The lists with specific gynaecological and obstetrical skills and knowledge added to the holistic competency framework were added as an example during this Delphi study but are not yet updated or validated. A subsequent investigation to optimise and validate these lists is required to create a complete picture of the postgraduate training in obstetrics and gynaecology.
Conclusions
This article provides a new integrated competency framework for postgraduate training in obstetrics and gynaecology, based on three pre-existing frameworks. Consensus on this framework was reached through a Delphi study. Such a holistic competency framework can form the basis of a curriculum reform in the postgraduate training in obstetrics and gynaecology within Belgium, but also in a more international context. Since a similar competency framework for paediatric postgraduate training also reached consensus in an earlier study, this competency framework could potentially serve as the basis for a curriculum reform of all specialist training programs in Belgium.

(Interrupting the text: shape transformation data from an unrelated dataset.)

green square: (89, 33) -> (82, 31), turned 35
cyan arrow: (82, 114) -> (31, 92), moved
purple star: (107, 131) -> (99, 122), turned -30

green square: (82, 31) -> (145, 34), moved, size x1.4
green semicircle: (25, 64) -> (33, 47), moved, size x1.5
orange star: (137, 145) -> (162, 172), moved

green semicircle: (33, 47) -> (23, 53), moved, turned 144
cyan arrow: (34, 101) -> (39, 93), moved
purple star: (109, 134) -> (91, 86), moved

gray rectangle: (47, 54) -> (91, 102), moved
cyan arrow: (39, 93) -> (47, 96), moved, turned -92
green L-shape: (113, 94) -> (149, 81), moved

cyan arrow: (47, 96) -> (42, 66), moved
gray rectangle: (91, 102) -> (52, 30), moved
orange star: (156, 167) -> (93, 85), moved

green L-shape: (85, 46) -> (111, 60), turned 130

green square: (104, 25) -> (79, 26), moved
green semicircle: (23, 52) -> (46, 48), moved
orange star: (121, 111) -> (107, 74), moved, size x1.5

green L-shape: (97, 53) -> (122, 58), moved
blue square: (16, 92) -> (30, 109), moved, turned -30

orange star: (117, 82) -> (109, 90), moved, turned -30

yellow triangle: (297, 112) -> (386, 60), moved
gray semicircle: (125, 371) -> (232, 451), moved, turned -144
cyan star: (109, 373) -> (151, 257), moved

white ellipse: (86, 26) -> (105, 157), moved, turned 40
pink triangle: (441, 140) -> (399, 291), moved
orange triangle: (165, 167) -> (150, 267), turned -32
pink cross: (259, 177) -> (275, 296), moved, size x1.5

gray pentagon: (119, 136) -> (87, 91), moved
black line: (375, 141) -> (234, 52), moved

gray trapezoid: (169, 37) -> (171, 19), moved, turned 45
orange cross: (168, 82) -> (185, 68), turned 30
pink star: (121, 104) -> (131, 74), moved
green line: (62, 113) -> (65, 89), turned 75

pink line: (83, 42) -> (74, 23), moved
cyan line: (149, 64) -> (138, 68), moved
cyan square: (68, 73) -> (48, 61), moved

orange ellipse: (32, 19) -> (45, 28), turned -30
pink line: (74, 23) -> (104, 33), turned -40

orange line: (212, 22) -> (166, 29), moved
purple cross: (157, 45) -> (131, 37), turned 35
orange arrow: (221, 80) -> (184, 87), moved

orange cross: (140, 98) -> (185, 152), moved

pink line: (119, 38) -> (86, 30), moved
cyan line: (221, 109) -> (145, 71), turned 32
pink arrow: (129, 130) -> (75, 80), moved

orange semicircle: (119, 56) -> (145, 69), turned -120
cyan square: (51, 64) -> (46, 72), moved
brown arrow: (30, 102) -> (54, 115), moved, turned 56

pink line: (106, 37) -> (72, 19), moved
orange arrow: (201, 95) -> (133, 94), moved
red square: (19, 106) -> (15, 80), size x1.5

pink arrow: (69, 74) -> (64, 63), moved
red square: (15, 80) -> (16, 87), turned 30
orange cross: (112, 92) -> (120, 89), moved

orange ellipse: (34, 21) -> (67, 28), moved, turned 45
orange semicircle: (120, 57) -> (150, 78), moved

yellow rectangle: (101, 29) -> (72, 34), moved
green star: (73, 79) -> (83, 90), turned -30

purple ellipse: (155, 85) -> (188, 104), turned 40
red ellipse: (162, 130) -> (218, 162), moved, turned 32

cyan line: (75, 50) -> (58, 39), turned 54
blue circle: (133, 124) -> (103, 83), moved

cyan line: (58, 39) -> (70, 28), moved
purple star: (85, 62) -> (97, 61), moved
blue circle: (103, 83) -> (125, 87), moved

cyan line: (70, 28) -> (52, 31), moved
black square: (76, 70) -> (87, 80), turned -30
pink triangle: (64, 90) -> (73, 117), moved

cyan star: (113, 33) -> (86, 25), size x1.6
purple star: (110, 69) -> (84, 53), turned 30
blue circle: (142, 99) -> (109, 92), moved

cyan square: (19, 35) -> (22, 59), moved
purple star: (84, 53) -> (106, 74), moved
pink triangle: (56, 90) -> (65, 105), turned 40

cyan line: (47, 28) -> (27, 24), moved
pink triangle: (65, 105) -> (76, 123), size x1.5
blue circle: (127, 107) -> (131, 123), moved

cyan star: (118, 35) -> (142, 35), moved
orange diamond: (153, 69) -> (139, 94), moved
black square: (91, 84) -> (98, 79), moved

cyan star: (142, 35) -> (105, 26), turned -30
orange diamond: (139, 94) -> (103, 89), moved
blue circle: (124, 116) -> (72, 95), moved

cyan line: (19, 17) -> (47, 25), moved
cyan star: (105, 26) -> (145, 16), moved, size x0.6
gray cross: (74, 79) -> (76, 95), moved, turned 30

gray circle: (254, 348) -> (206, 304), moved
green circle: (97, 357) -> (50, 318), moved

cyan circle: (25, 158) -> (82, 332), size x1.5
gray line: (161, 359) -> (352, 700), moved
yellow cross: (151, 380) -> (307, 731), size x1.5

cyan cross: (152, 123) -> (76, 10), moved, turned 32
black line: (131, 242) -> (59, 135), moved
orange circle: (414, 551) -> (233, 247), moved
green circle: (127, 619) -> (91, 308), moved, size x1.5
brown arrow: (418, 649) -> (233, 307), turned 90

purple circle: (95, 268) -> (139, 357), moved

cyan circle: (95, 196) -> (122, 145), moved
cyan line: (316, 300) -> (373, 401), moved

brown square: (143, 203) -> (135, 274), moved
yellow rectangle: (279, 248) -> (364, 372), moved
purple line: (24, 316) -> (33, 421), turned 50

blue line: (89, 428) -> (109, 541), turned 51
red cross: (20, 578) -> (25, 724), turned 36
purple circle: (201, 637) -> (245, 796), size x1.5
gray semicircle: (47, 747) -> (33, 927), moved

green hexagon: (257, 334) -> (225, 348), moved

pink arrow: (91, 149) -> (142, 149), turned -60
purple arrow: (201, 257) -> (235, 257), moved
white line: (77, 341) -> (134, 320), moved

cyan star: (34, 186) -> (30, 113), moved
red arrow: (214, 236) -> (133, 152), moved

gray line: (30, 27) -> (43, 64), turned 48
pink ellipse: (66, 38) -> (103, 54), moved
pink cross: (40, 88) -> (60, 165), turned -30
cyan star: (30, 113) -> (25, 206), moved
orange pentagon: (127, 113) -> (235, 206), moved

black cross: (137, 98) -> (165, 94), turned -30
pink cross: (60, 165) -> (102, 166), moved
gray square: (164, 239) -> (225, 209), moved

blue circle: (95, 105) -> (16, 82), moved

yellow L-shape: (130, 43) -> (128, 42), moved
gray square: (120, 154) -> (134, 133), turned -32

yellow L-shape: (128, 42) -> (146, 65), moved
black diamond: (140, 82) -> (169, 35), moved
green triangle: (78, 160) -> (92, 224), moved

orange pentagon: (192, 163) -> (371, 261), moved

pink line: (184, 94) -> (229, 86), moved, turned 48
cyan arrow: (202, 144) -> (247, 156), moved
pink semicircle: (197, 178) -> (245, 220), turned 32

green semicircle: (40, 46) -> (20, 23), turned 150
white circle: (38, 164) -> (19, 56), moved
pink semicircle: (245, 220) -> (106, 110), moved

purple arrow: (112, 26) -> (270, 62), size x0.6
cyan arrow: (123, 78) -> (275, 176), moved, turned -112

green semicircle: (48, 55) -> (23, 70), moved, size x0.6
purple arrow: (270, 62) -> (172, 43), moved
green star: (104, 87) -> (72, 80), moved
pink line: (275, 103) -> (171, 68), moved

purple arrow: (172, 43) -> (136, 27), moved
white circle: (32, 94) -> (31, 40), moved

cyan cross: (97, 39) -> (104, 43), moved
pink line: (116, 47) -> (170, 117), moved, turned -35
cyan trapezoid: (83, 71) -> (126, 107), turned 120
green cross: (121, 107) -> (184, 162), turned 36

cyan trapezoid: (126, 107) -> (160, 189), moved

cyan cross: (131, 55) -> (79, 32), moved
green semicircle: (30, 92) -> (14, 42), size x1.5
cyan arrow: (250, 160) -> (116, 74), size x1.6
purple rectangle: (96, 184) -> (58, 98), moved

The competency framework in its current form is too extensive to use during workplace learning. Following steps should focus on optimization and validation of the specific gynaecological and obstetrical skills and knowledge, and on creating a qualitative assessment tool to integrate this competency framework into practice.
Acknowledgements
The authors would like to acknowledge the contribution of Dr. Mieke Embo, Ms. Vasiliki Andreou, Ms. Oona Janssens and Ms. Sofie Van Ostaeyen for their expert opinions during the development of the competency framework. We would like to thank our participants for the investment of their time in this study.
Conflicts of Interest
The authors declare they have no conflicts of interest.